On Ubuntu 20.04 I have this issue with Zip extraction.
$ wget -q https://github.com/jinfeihan57/p7zip/archive/refs/heads/master.zip
$ ls -la
итого 7352
drwxrwxr-x 2 pavel pavel 60 мая 28 20:15 .
drwxrwxrwt 27 root root 800 мая 28 20:09 ..
-rw-rw-r-- 1 pavel pavel 7528082 мая 28 19:52 master.zip
$ 7z x master.zip
7-Zip [64] 17.04 : Copyright (c) 1999-2021 Igor Pavlov : 2017-08-28
p7zip Version 17.04 (locale=ru_RU.UTF-8,Utf16=on,HugeFiles=on,64 bits,4 CPUs Intel(R) Xeon(R) CPU L5420 @ 2.50GHz (1067A),ASM)
Scanning the drive for archives:
1 file, 7528082 bytes (7352 KiB)
Extracting archive: master.zip
--
Path = master.zip
Type = zip
Physical Size = 7528082
Comment = eb1bbb0d0327a103850fec519015986e72a1ebf0
Would you like to replace the existing file:
Path: ./p7zip-master/.github/workflows/macos-build.yml
Size: 0 bytes
Modified: 2021-05-28 19:52:47
with the file from archive:
Path: p7zip-master/.github/workflows/macos-build.yml
Size: 3024 bytes (3 KiB)
Modified: 2021-05-17 13:21:36
? (Y)es / (N)o / (A)lways / (S)kip all / A(u)to rename all / (Q)uit? q
Archives with Errors: 1
Break signaled
$ 7za x master.zip
7-Zip (a) [64] 17.04 : Copyright (c) 1999-2021 Igor Pavlov : 2017-08-28
p7zip Version 17.04 (locale=ru_RU.UTF-8,Utf16=on,HugeFiles=on,64 bits,4 CPUs Intel(R) Xeon(R) CPU L5420 @ 2.50GHz (1067A),ASM)
Scanning the drive for archives:
1 file, 7528082 bytes (7352 KiB)
Extracting archive: master.zip
--
Path = master.zip
Type = zip
Physical Size = 7528082
Comment = eb1bbb0d0327a103850fec519015986e72a1ebf0
Would you like to replace the existing file:
Path: ./p7zip-master/.github/workflows/linux- build.yml
Size: 2970 bytes (3 KiB)
Modified: 2021-05-17 13:21:36
with the file from archive:
Path: p7zip-master/.github/workflows/linux- build.yml
Size: 2970 bytes (3 KiB)
Modified: 2021-05-17 13:21:36
? (Y)es / (N)o / (A)lways / (S)kip all / A(u)to rename all / (Q)uit? q
Archives with Errors: 1
Break signaled
On Ubuntu 20.04 I have this issue with Zip extraction.

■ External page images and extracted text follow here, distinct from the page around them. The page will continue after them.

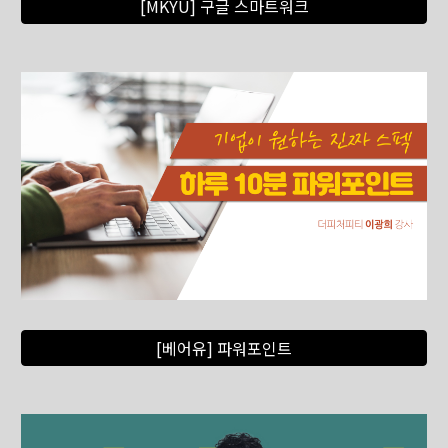
[MKYU] 구글 스마트워크
[베어유] 파워포인트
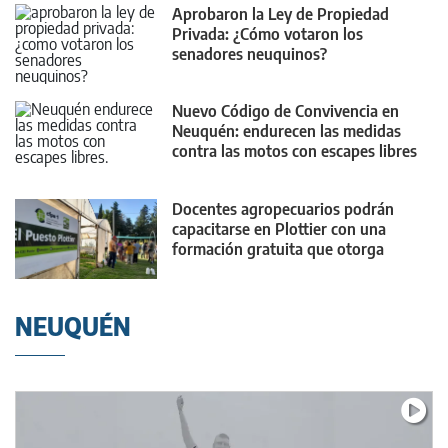
Aprobaron la Ley de Propiedad
Privada: ¿Cómo votaron los
senadores neuquinos?
Nuevo Código de Convivencia en
Neuquén: endurecen las medidas
contra las motos con escapes libres
Docentes agropecuarios podrán
capacitarse en Plottier con una
formación gratuita que otorga
puntaje
NEUQUÉN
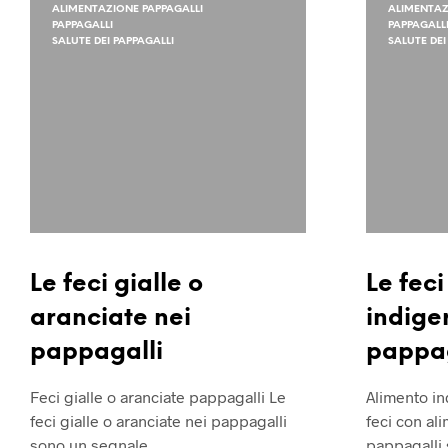
ALIMENTAZIONE PAPPAGALLI
ALIMENTAZ
PAPPAGALLI
PAPPAGALL
SALUTE DEI PAPPAGALLI
SALUTE DEI
Le feci gialle o
Le fec
aranciate nei
indiger
pappagalli
pappag
Feci gialle o aranciate pappagalli Le
Alimento in
feci gialle o aranciate nei pappagalli
feci con al
sono un segnale…
pappagalli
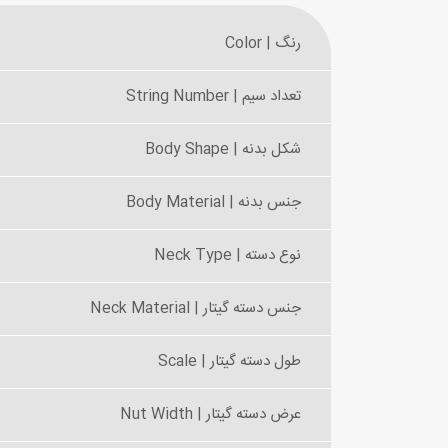
رنگ | Color
تعداد سیم | String Number
شکل بدنه | Body Shape
جنس بدنه | Body Material
نوع دسته | Neck Type
جنس دسته گیتار | Neck Material
طول دسته گیتار | Scale
عرض دسته گیتار | Nut Width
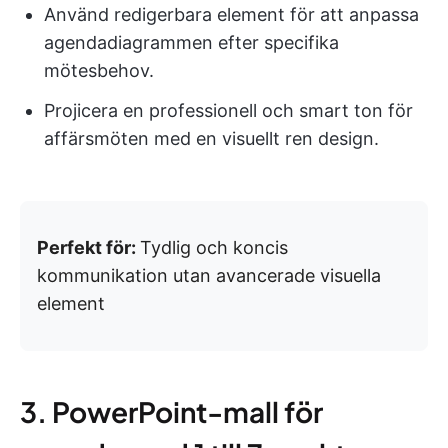
Använd redigerbara element för att anpassa
agendadiagrammen efter specifika
mötesbehov.
Projicera en professionell och smart ton för
affärsmöten med en visuellt ren design.
Perfekt för:
Tydlig och koncis
kommunikation utan avancerade visuella
element
3. PowerPoint-mall för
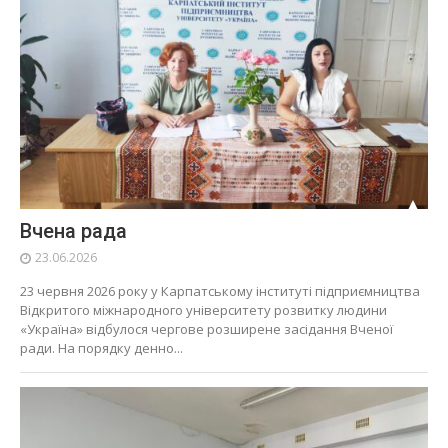
Вчена рада
23.06.2026
23 червня 2026 року у Карпатському інституті підприємництва
Відкритого міжнародного університету розвитку людини
«Україна» відбулося чергове розширене засідання Вченої
ради. На порядку денно...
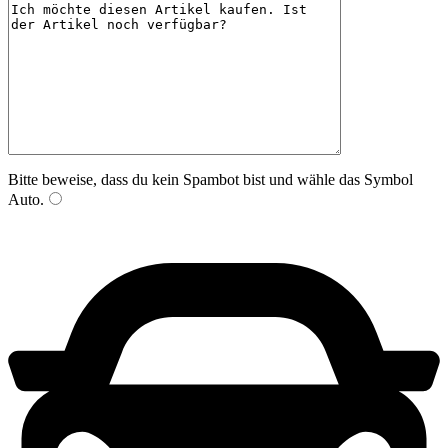
Bitte beweise, dass du kein Spambot bist und wähle das Symbol
Auto
.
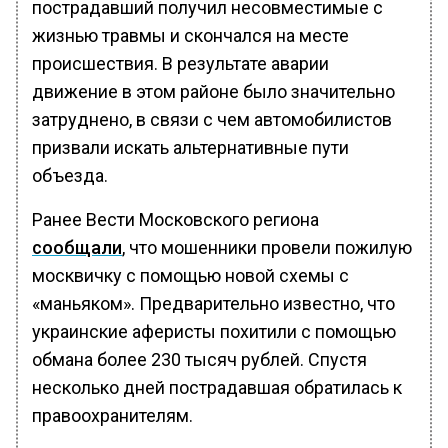
пострадавший получил несовместимые с
жизнью травмы и скончался на месте
происшествия. В результате аварии
движение в этом районе было значительно
затруднено, в связи с чем автомобилистов
призвали искать альтернативные пути
объезда.
Ранее Вести Московского региона
сообщали
, что мошенники провели пожилую
москвичку с помощью новой схемы с
«маньяком». Предварительно известно, что
украинские аферисты похитили с помощью
обмана более 230 тысяч рублей. Спустя
несколько дней пострадавшая обратилась к
правоохранителям.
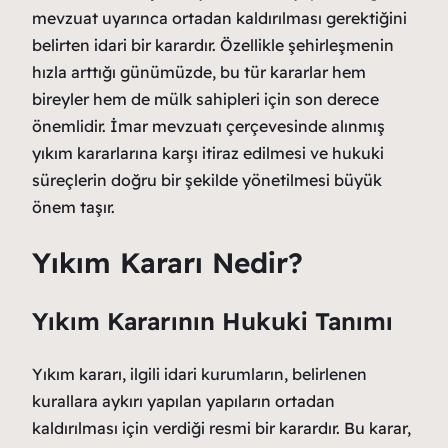
mevzuat uyarınca ortadan kaldırılması gerektiğini
belirten idari bir karardır. Özellikle şehirleşmenin
hızla arttığı günümüzde, bu tür kararlar hem
bireyler hem de mülk sahipleri için son derece
önemlidir. İmar mevzuatı çerçevesinde alınmış
yıkım kararlarına karşı itiraz edilmesi ve hukuki
süreçlerin doğru bir şekilde yönetilmesi büyük
önem taşır.
Yıkım Kararı Nedir?
Yıkım Kararının Hukuki Tanımı
Yıkım kararı, ilgili idari kurumların, belirlenen
kurallara aykırı yapılan yapıların ortadan
kaldırılması için verdiği resmi bir karardır. Bu karar,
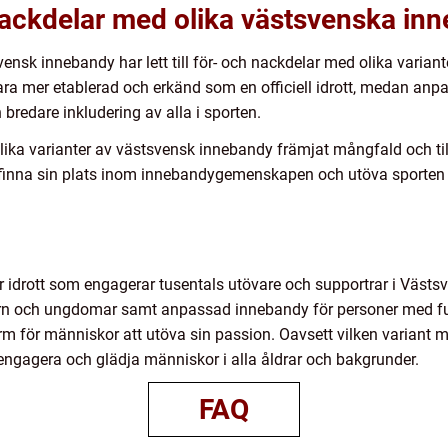
nackdelar med olika västsvenska in
ensk innebandy har lett till för- och nackdelar med olika variant
ara mer etablerad och erkänd som en officiell idrott, medan an
 bredare inkludering av alla i sporten.
olika varianter av västsvensk innebandy främjat mångfald och til
att finna sin plats inom innebandygemenskapen och utöva sporten 
idrott som engagerar tusentals utövare och supportrar i Västsv
arn och ungdomar samt anpassad innebandy för personer med fun
m för människor att utöva sin passion. Oavsett vilken variant 
engagera och glädja människor i alla åldrar och bakgrunder.
FAQ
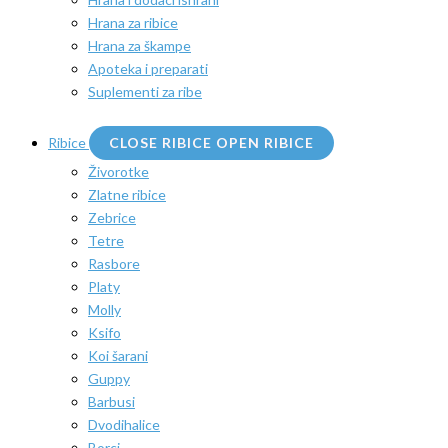
Hrana za ribice
Hrana za škampe
Apoteka i preparati
Suplementi za ribe
Ribice
CLOSE RIBICE
OPEN RIBICE
Živorotke
Zlatne ribice
Zebrice
Tetre
Rasbore
Platy
Molly
Ksifo
Koi šarani
Guppy
Barbusi
Dvodihalice
Borci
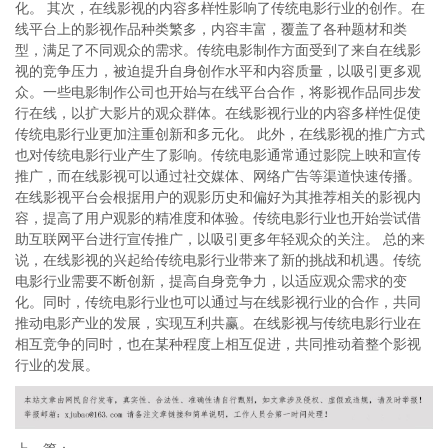
化。 其次，在线影视的内容多样性影响了传统电影行业的创作。在
线平台上的影视作品种类繁多，内容丰富，覆盖了各种题材和类
型，满足了不同观众的需求。传统电影制作方面受到了来自在线影
视的竞争压力，被迫提升自身创作水平和内容质量，以吸引更多观
众。一些电影制作公司也开始与在线平台合作，将影视作品同步发
行在线，以扩大影片的观众群体。在线影视行业的内容多样性促使
传统电影行业更加注重创新和多元化。 此外，在线影视的推广方式
也对传统电影行业产生了影响。传统电影通常通过影院上映和宣传
推广，而在线影视可以通过社交媒体、网络广告等渠道快速传播。
在线影视平台会根据用户的观影历史和偏好为其推荐相关的影视内
容，提高了用户观影的精准度和体验。传统电影行业也开始尝试借
助互联网平台进行宣传推广，以吸引更多年轻观众的关注。 总的来
说，在线影视的兴起给传统电影行业带来了新的挑战和机遇。传统
电影行业需要不断创新，提高自身竞争力，以适应观众需求的变
化。同时，传统电影行业也可以通过与在线影视行业的合作，共同
推动电影产业的发展，实现互利共赢。在线影视与传统电影行业在
相互竞争的同时，也在某种程度上相互促进，共同推动着整个影视
行业的发展。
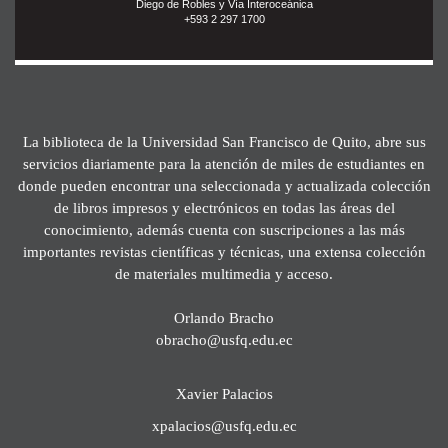
Diego de Robles y Vía Interoceánica
+593 2 297 1700
La biblioteca de la Universidad San Francisco de Quito, abre sus
servicios diariamente para la atención de miles de estudiantes en
donde pueden encontrar una seleccionada y actualizada colección
de libros impresos y electrónicos en todas las áreas del
conocimiento, además cuenta con suscripciones a las más
importantes revistas científicas y técnicas, una extensa colección
de materiales multimedia y acceso.
Orlando Bracho
obracho@usfq.edu.ec
Xavier Palacios
xpalacios@usfq.edu.ec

I've tried to revert commit c104127e6a9364b8d6a1d79012e5249a129c3857 and that issue has gone.
Hi, I don't know if it is related with the same issue: I've tested that some ZIP archives are not extracted correctly with p7zip 17.04, but they are correctly extracted using the vanilla p7zip 16.02,
I've tested the issue on Ubuntu 18.04 and 20.04 x86_64.
Some example of the archives showing the issue are: https://github.com/pkoutoupis/rapiddisk/archive/refs/tags/7.2.1.zip https://www.tosecdev.org/downloads/category/53-2021-08-08?download=105:tosec-dat-pack-complete-3246-tosec-v2021-08-08
Extraction ends successfully but part of the content is not extracted using p7zip 17.04 - e.g. some files are extracted as empty folders, some files are not extracted at all - and I can't find anything about the error(s) in the log of the operation.
Extracting same archives with the vanilla p7zip 16.02, or with other archive managers, produces the correct number of files and folders as output.
Listing and testing the archives with p7zip 17.04 is successful and no issues (e.g. data errors) are reported for the archives.
@peazip just tested extracting 7.2.1.zip and du -sh rapiddisk-7.2.1/ = yealds 464K with 17.04, but I'm however currently testing with https://github.com/jinfeihan57/p7zip/issues/112#issuecomment-757566333
and the other one 357M - does this sound correct to you?